[Record excerpts — start]

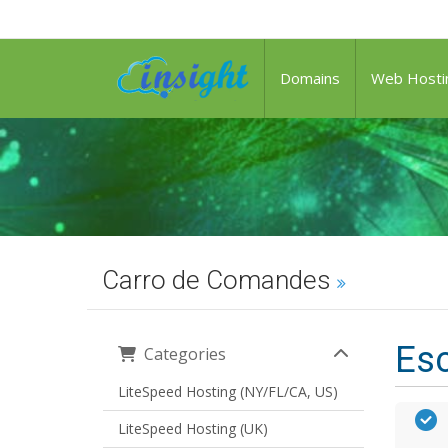
Domains
Web Hosti
Carro de Comandes
Esc
Categories
LiteSpeed Hosting (NY/FL/CA, US)
LiteSpeed Hosting (UK)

[Record excerpts — finish]

● **Your task**
Write out, exactly as they appear, the lines from the one containing "Carro de Comandes" through the last line of the records above, both included, and nothing more.

● **Result of the exercise**
Carro de Comandes
Esc
Categories
LiteSpeed Hosting (NY/FL/CA, US)
LiteSpeed Hosting (UK)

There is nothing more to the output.